El primer lunes del mes de mayo, a las ocho y cincuenta minutos de la mañana, una furgoneta oficial, con cristales tintados, conducida por un individuo de traje negro al que acompañaban otros dos, idénticamente vestidos, entró en el enorme patio de la sede ministerial y se detuvo delante de la puerta de la sección octava, la que conduce al estrecho pasillo en el que Peláez pasa sus ocho horas reglamentarias.
No todos los días se ve a tres armarios trajeados pasearse por ese subterráneo, por lo que la novedad alteró a media docena de funcionarios que salieron de sus despachos como conejos que abandonan las madrigueras.
Cuando entraron sin llamar en el cubil de Mariano, el corro de curiosos —la fila india, en realidad— había aumentado y cuchicheaba sin pudor sobre historias inverosímiles recién inventadas; se oyó decir que podía ser un terrorista encargado de colocar una bomba en el ministerio, que quizá había matado a su esposa y la había descuartizado antes de echársela a los cerdos, que podía tratarse de un espía que filtraba información a las embajadas cercanas, y no sé cuántas fantasías más, en el escaso cuarto de hora que tardaron en salir.

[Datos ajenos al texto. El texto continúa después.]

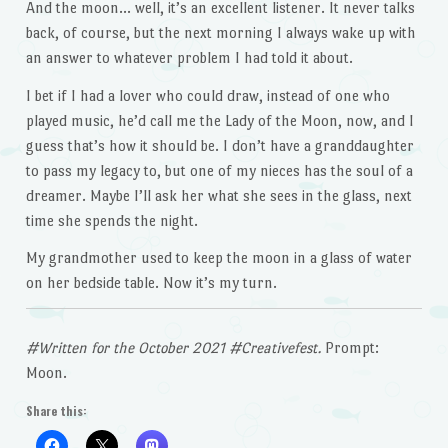
And the moon… well, it’s an excellent listener. It never talks
back, of course, but the next morning I always wake up with
an answer to whatever problem I had told it about.
I bet if I had a lover who could draw, instead of one who
played music, he’d call me the Lady of the Moon, now, and I
guess that’s how it should be. I don’t have a granddaughter
to pass my legacy to, but one of my nieces has the soul of a
dreamer. Maybe I’ll ask her what she sees in the glass, next
time she spends the night.
My grandmother used to keep the moon in a glass of water
on her bedside table. Now it’s my turn.
#Written for the October 2021 #Creativefest.
Prompt:
Moon.
Share this:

Cuando la expectación empezaba a desbordar el reducido espacio que separaba el despacho dieciséis de la puerta de salida, uno de los tipos de negro abrió de golpe la puerta y solicitó, en un perfecto castellano, que se fueran todos a tomar por culo y despejaran el pasillo. Peláez, con un gorila delante y otro detrás, recorrió el camino a ritmo de legionario y se vio, casi sin enterarse, dentro de la furgoneta de cristales ahumados camino de la primera aventura de su vida, aunque fuera muy a su pesar.